Weak Label Model Predictor - 'Execute failed: The probabilities do not sum up to 1. Consider setting a proper epsilon.'

Hi,
performing some experiments with the new ‘Weak Supervision’ nodes I encountered a strange Error of the
Weak Label Model Predictor - I got: 'Execute failed: The probabilities do not sum up to 1. Consider setting a proper epsilon. ( Stack Trace see below)
As there are no corresponding settings available in this node … what to do?
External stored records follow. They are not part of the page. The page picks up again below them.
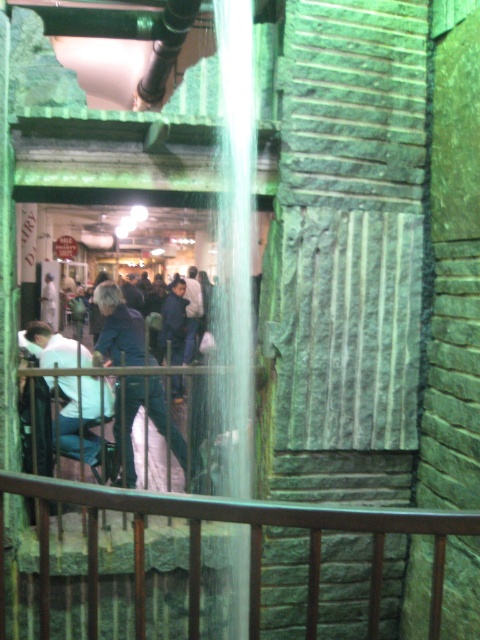 You are standing in front of the stone archway with a water feature. You notice a matte white shirt at center and a denim jacket at center hanging there. If you want to hang another item that is 1.2 meters wide, which of the two garments can accommodate it without overlapping?

The matte white shirt at center has a larger width than the denim jacket at center, so the 1.2 meters wide item can be placed next to or under the matte white shirt at center without overlapping.

You are standing in front of the stone archway and see the denim jacket at center and the light blue jeans at center. Which item is closer to you?

The denim jacket at center is closer to you because the light blue jeans at center is behind it. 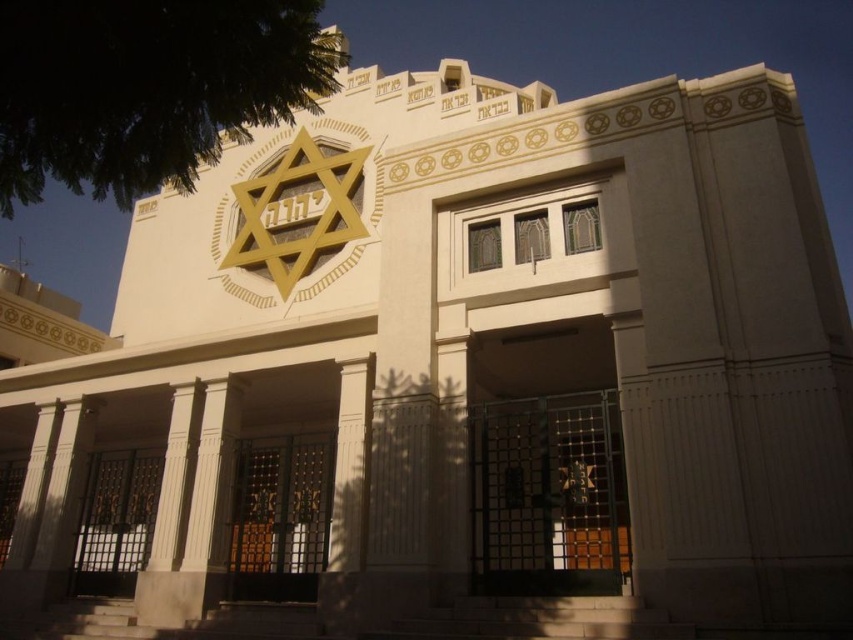 Is metallic gate at center positioned in front of wooden gate at center?

Yes.

Who is more distant from viewer, (613,550) or (308,449)?

The point (308,449) is more distant.

Is point (576, 467) less distant than point (294, 563)?

Yes, point (576, 467) is closer to viewer.

What are the coordinates of `metallic gate at center` in the screenshot? It's located at (548, 497). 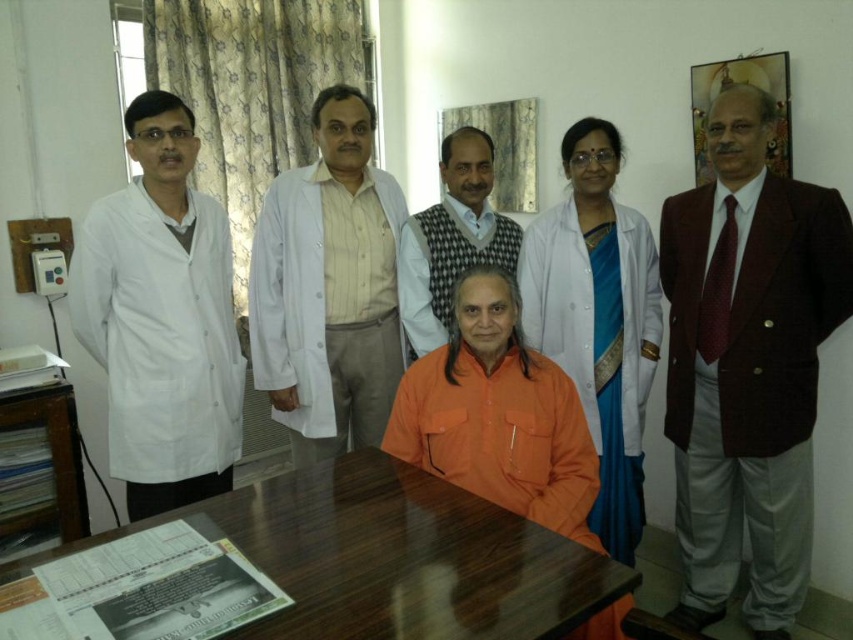 You are a person who needs to place a heavy book on the surface of the brown glossy table at center. Considering the height of the table and the lab coat, will the white glossy lab coat at center interfere with placing the book?

The brown glossy table at center has a lesser height compared to white glossy lab coat at center, so the white glossy lab coat at center may interfere with placing the heavy book on the table because the coat is taller than the table.

You are a visitor entering the room and need to locate the maroon fabric suit at right and the white glossy lab coat at center. From your perspective, which object is positioned lower?

The maroon fabric suit at right is located below the white glossy lab coat at center, so the maroon fabric suit at right is positioned lower.

You are organizing a meeting in this room and need to place a large folder on the surface that can accommodate it. Which object between the brown glossy table at center and the white glossy lab coat at center would be suitable for placing the folder?

The brown glossy table at center is larger in size than the white glossy lab coat at center, so the folder should be placed on the brown glossy table at center as it has enough space. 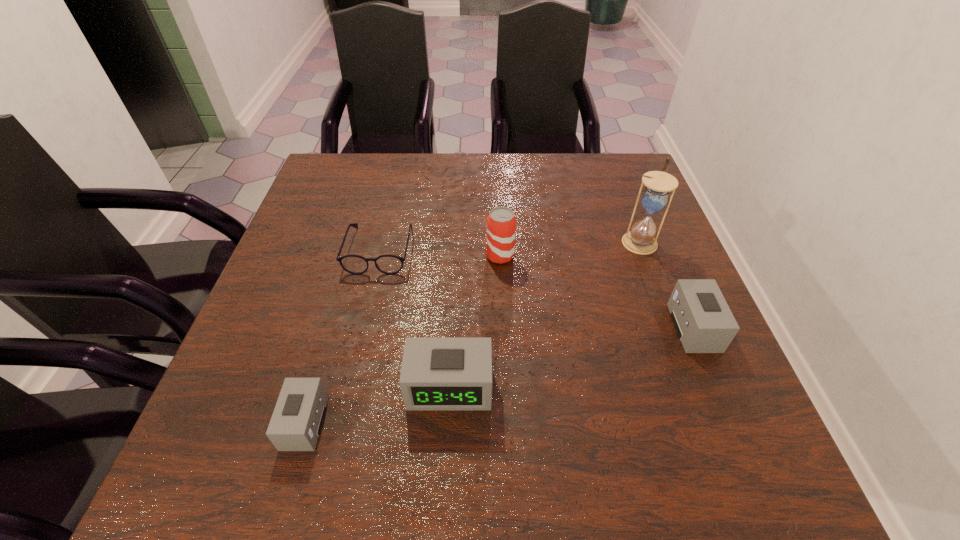 To achieve uniform spacing by inserting another alarm_clock among them, please point to a free space for this new alarm_clock. Please provide its 2D coordinates. Your answer should be formatted as a tuple, i.e. [(x, y)], where the tuple contains the x and y coordinates of a point satisfying the conditions above.

[(578, 356)] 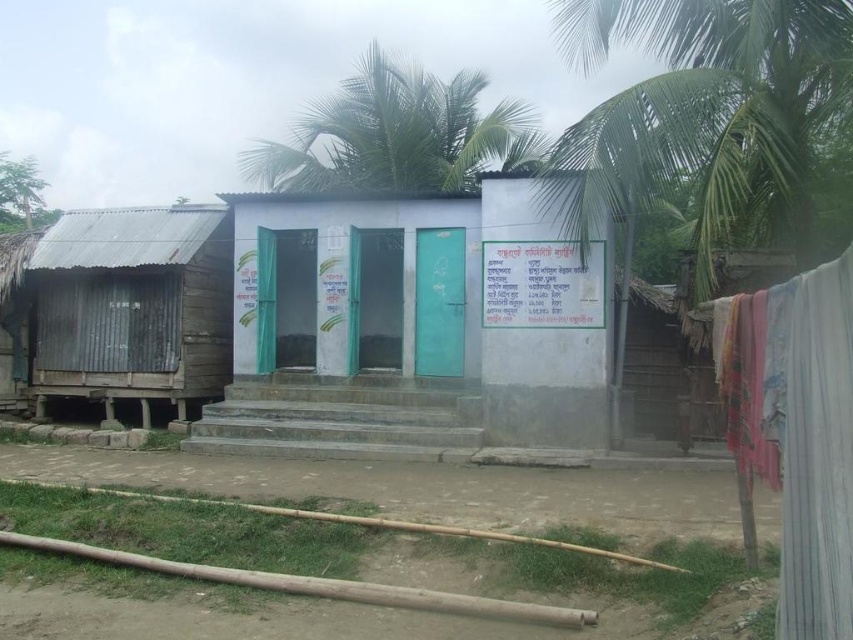 The image size is (853, 640). Describe the element at coordinates (412, 326) in the screenshot. I see `white painted concrete toilet at center` at that location.

Based on the photo, does white painted concrete toilet at center have a greater width compared to white fabric at lower right?

Yes, white painted concrete toilet at center is wider than white fabric at lower right.

Image resolution: width=853 pixels, height=640 pixels. Describe the element at coordinates (412, 326) in the screenshot. I see `white painted concrete toilet at center` at that location.

This screenshot has height=640, width=853. What are the coordinates of `white painted concrete toilet at center` in the screenshot? It's located at (412, 326).

Identify the location of green leafy palm tree at upper right. Image resolution: width=853 pixels, height=640 pixels. (706, 112).

This screenshot has height=640, width=853. What do you see at coordinates (706, 112) in the screenshot?
I see `green leafy palm tree at upper right` at bounding box center [706, 112].

What are the coordinates of `green leafy palm tree at upper right` in the screenshot? It's located at (706, 112).

Is white painted concrete toilet at center further to camera compared to rusty corrugated metal hut at left?

Yes, white painted concrete toilet at center is further from the viewer.

This screenshot has height=640, width=853. I want to click on white painted concrete toilet at center, so click(x=412, y=326).

Identify the location of white painted concrete toilet at center. (412, 326).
I’m running KNIME 4.1 (with all extensions) on a WIN 10 Laptop with 32GB (24GB dedicated to KNIME). My WF is as follows:

  1. I’m using the creditcard.csv data from your Example ‘Keras Autoencoder for Fraud Detection Training’

  2. I implemented 50 Weak Labeling Functions - each adding a column (values 1, 0, ?) to the data (resulting in 80 columns totally)

  3. Feeding this table into the ‘Weak Label Model Learner’ works without problems

  4. But feeding the model and the data into the ‘Weak Label Model Predictor’ produces the error described above!

How to deal with this issue?
Thx
Erich

2020-01-18 18:18:51,843 : ERROR : KNIME-Worker-17-Weak Label Model Predictor 0:3 : : Node : Weak Label Model Predictor : 0:3 : Execute failed: The probabilities do not sum up to 1. Consider setting a proper epsilon.
java.lang.IllegalArgumentException: The probabilities do not sum up to 1. Consider setting a proper epsilon.
at org.knime.core.node.util.CheckUtils.checkArgument(CheckUtils.java:255)
at org.knime.core.node.util.CheckUtils.checkArgument(CheckUtils.java:116)
at org.knime.core.data.probability.nominal.NominalDistributionCellFactory.createCell(NominalDistributionCellFactory.java:119)
at org.knime.wsl.weaklabelmodel.predictor.WeakLabelModelPredictor.createCells(WeakLabelModelPredictor.java:143)
at org.knime.wsl.weaklabelmodel.predictor.WeakLabelModelPredictor.access$1(WeakLabelModelPredictor.java:137)
at org.knime.wsl.weaklabelmodel.predictor.WeakLabelModelPredictor$1.getCells(WeakLabelModelPredictor.java:132)
at org.knime.core.data.container.RearrangeColumnsTable.calcNewCellsForRow(RearrangeColumnsTable.java:541)
at org.knime.core.data.container.RearrangeColumnsTable$ConcurrentNewColCalculator.compute(RearrangeColumnsTable.java:769)
at org.knime.core.data.container.RearrangeColumnsTable$ConcurrentNewColCalculator.compute(RearrangeColumnsTable.java:1)
at org.knime.core.util.MultiThreadWorker$ComputationTask$1.call(MultiThreadWorker.java:442)
at java.util.concurrent.FutureTask.run(FutureTask.java:266)
at org.knime.core.util.ThreadUtils$RunnableWithContextImpl.runWithContext(ThreadUtils.java:334)
at org.knime.core.util.ThreadUtils$RunnableWithContext.run(ThreadUtils.java:210)
at java.util.concurrent.Executors$RunnableAdapter.call(Executors.java:511)
at java.util.concurrent.FutureTask.run(FutureTask.java:266)
at org.knime.core.util.ThreadPool$MyFuture.run(ThreadPool.java:123)
at org.knime.core.util.ThreadPool$Worker.run(ThreadPool.java:246)

Hello @Erich_Gstrein,

unfortunately, there is nothing you can do right now except trying a different number of labeling functions.
Thanks to your stack trace, I was able to identify the issue but in order to ensure that the fix indeed fixes the problem, having the workflow would be a great help. Is there any chance that you could share it with me?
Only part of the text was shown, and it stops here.